WHAT YOU HAVE TO DO ->
Would you please transcribe, exactly as written, the lines of the entries below starting at the one that holds "Připrava na profesní zkoušky dle NSK [Připrava" and ending at the one that holds "Rekvalifikační kurzy [Rekvalifikační", both included?

PROVIDED MATERIAL ->
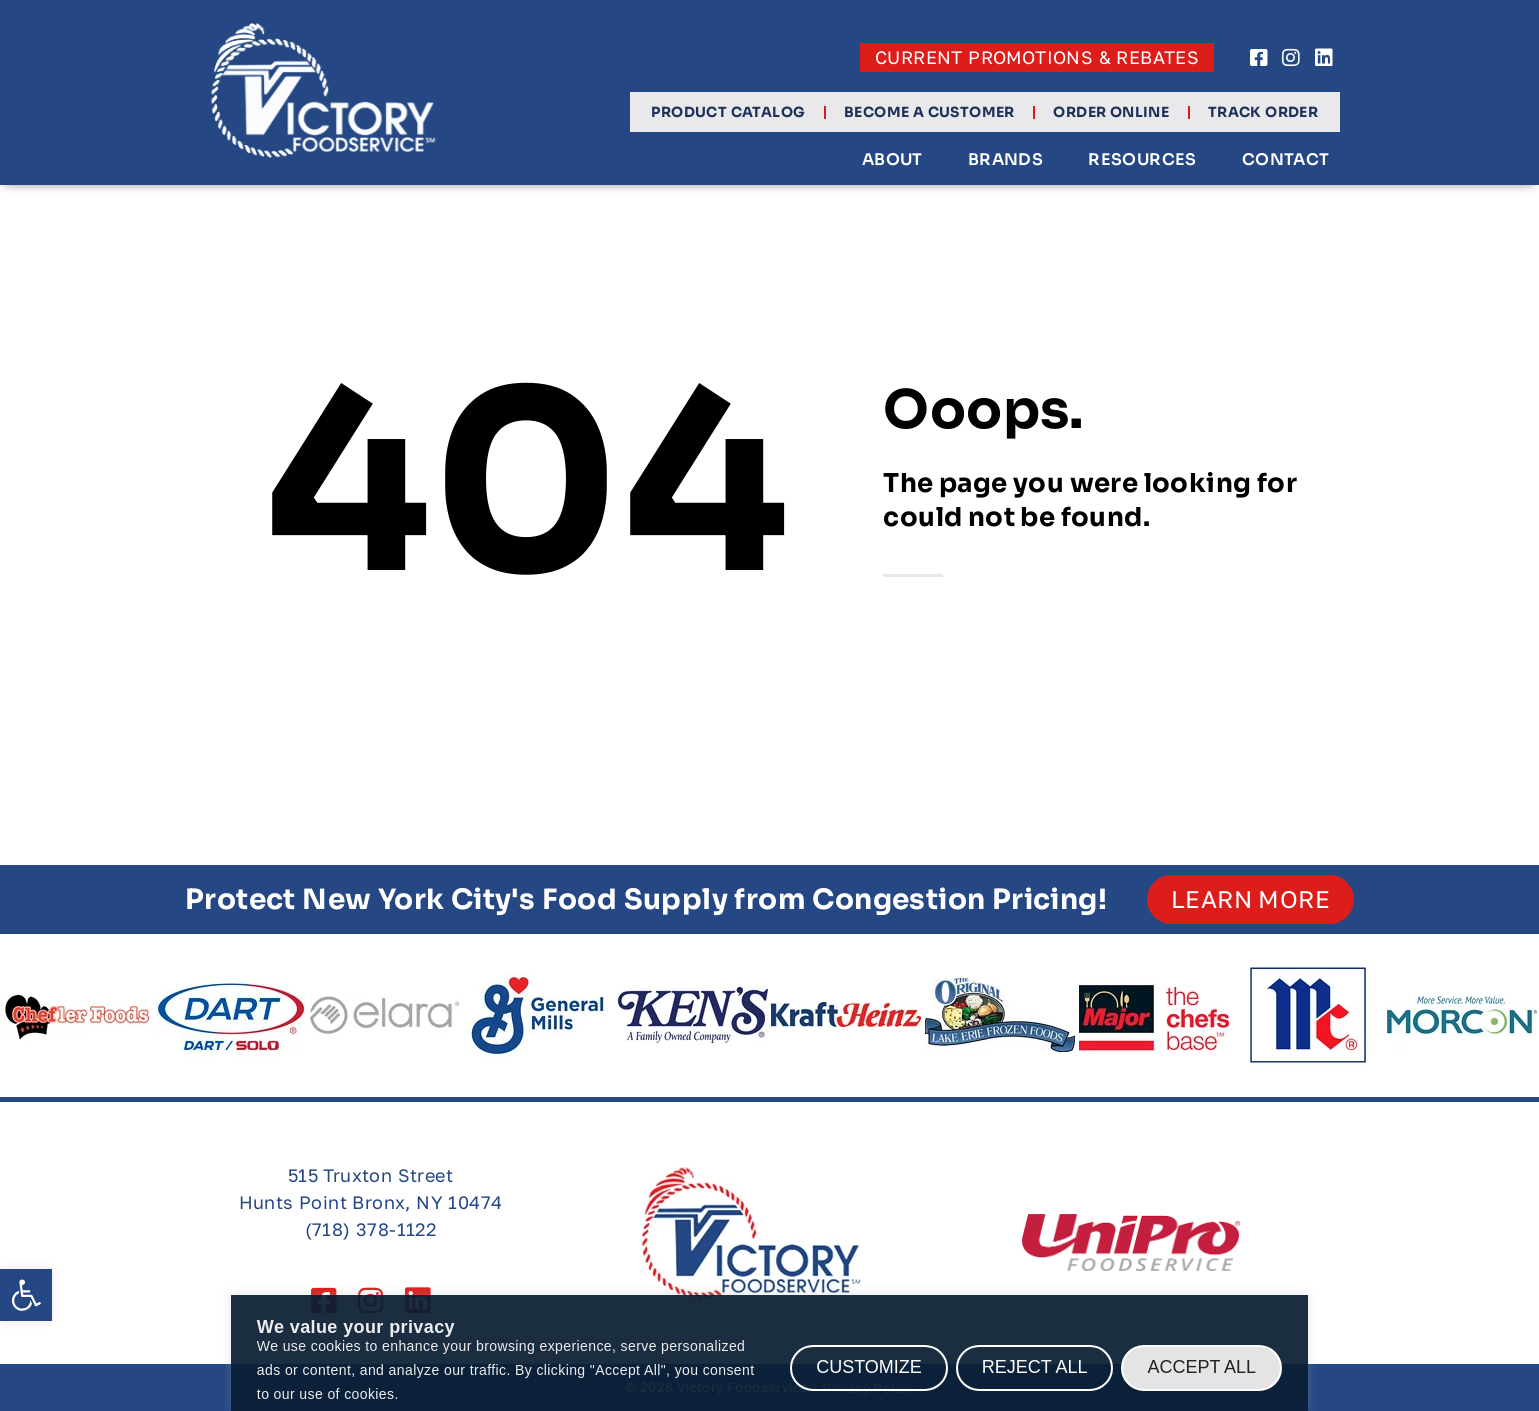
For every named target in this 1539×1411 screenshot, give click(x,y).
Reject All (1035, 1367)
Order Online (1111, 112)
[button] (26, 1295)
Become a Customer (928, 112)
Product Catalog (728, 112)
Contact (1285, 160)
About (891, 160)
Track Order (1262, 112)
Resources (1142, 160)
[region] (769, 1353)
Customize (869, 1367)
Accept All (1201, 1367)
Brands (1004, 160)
---
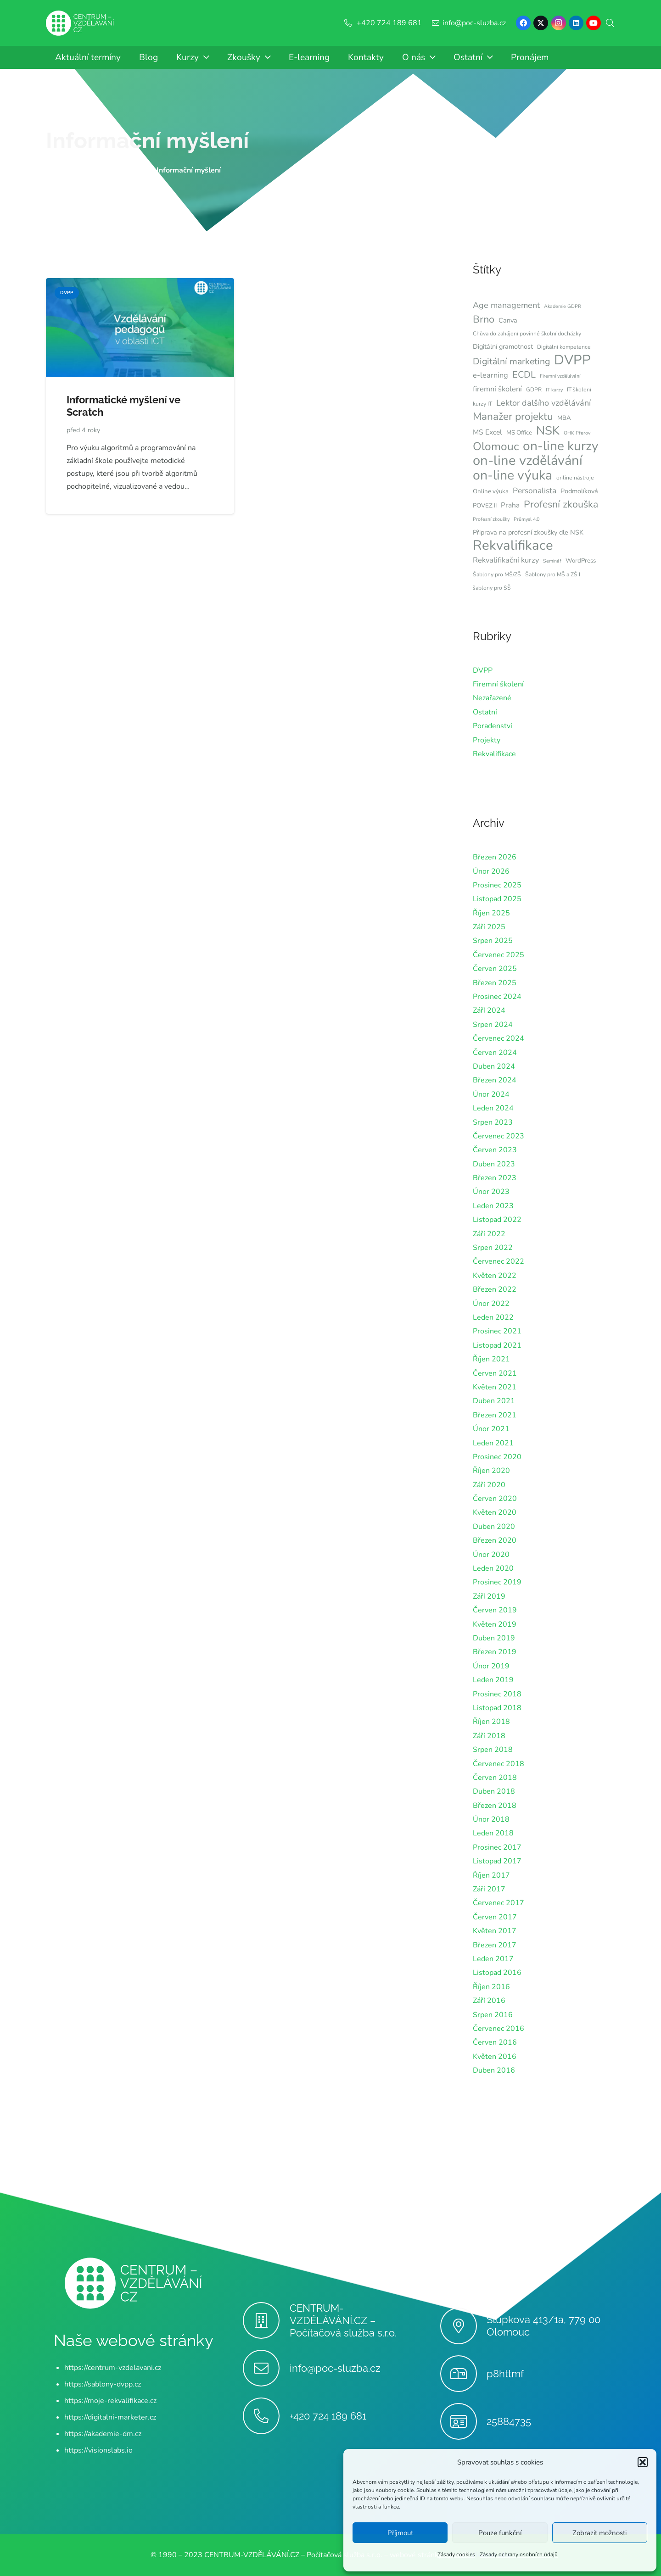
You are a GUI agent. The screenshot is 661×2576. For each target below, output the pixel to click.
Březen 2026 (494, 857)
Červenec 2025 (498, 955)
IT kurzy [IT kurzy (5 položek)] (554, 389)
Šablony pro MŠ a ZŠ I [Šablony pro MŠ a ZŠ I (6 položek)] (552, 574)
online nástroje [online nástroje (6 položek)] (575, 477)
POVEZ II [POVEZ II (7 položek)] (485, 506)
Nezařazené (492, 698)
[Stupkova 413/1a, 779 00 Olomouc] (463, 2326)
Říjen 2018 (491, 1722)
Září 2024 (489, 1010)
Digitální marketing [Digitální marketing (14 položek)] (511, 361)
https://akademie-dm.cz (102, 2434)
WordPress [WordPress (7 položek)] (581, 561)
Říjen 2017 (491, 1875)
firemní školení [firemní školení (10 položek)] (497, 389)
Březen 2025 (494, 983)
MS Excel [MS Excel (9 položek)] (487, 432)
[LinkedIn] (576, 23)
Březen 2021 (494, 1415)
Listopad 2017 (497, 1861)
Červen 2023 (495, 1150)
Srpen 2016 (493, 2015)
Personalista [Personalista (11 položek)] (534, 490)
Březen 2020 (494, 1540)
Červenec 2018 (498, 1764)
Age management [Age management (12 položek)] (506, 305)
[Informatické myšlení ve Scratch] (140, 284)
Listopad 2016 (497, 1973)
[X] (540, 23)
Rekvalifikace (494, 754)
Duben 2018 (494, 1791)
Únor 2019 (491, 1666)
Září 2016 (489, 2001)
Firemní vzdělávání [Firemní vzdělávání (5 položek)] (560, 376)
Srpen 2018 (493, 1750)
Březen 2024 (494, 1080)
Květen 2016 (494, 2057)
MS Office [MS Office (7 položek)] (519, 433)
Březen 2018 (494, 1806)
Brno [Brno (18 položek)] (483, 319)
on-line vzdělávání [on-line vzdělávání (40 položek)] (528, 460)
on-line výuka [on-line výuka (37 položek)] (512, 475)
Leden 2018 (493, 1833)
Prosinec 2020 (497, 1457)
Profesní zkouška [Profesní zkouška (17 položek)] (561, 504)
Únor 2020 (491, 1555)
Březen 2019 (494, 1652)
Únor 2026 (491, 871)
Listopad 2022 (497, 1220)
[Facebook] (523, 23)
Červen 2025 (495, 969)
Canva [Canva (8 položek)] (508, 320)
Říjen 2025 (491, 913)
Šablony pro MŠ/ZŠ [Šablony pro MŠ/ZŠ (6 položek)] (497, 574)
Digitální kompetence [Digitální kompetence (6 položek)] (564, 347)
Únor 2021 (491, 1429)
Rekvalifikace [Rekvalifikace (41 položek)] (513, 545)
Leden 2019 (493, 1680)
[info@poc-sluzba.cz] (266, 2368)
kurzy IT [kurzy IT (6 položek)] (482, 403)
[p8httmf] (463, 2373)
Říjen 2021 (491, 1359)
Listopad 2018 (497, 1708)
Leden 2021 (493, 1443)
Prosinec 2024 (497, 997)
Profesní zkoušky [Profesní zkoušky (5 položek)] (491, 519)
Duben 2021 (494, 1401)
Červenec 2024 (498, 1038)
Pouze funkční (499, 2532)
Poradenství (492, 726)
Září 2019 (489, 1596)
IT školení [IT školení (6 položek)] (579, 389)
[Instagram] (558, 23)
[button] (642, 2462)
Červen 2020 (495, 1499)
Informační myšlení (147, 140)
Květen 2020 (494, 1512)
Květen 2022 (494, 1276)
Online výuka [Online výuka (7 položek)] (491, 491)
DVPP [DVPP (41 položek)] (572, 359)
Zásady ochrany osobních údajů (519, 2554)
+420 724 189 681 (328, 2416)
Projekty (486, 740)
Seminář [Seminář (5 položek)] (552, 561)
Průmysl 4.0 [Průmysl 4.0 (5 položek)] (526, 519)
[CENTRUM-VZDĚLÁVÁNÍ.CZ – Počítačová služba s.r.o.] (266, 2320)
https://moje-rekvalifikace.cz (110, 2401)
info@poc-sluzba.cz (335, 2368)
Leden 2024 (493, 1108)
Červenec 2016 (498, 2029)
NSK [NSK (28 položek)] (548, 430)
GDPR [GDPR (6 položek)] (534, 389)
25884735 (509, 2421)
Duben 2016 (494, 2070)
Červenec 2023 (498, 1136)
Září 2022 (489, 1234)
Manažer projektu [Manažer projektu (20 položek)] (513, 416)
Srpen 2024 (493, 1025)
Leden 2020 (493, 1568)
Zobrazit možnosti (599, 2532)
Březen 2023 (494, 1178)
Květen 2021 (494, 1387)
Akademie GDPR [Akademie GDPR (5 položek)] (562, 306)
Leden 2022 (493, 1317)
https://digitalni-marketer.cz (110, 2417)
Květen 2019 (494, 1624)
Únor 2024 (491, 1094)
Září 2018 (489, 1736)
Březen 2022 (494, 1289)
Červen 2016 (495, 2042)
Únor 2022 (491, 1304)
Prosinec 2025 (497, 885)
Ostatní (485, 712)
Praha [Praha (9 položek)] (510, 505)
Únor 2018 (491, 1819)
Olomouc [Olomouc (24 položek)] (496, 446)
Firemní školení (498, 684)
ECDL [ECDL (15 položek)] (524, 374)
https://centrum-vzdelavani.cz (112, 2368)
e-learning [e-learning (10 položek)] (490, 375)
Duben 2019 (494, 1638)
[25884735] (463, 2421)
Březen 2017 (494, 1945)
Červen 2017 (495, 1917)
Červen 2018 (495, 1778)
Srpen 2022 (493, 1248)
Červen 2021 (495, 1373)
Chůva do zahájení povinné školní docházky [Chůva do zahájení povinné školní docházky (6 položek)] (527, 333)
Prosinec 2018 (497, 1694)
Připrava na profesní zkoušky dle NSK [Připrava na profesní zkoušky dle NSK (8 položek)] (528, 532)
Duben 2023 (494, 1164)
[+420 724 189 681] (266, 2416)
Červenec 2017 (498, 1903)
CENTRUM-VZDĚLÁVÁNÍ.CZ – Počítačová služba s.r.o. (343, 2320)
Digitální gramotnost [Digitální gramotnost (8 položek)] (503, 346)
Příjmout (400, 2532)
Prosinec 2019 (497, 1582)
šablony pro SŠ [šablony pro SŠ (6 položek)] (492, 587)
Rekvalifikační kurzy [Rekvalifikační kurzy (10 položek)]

COMPLETED TASK ->
Připrava na profesní zkoušky dle NSK [Připrava na profesní zkoušky dle NSK (8 položek)] (528, 532)
Duben 2023 (494, 1164)
[+420 724 189 681] (266, 2416)
Červenec 2017 (498, 1903)
CENTRUM-VZDĚLÁVÁNÍ.CZ – Počítačová služba s.r.o. (343, 2320)
Digitální gramotnost [Digitální gramotnost (8 položek)] (503, 346)
Příjmout (400, 2532)
Prosinec 2019 (497, 1582)
šablony pro SŠ [šablony pro SŠ (6 položek)] (492, 587)
Rekvalifikační kurzy [Rekvalifikační kurzy (10 položek)]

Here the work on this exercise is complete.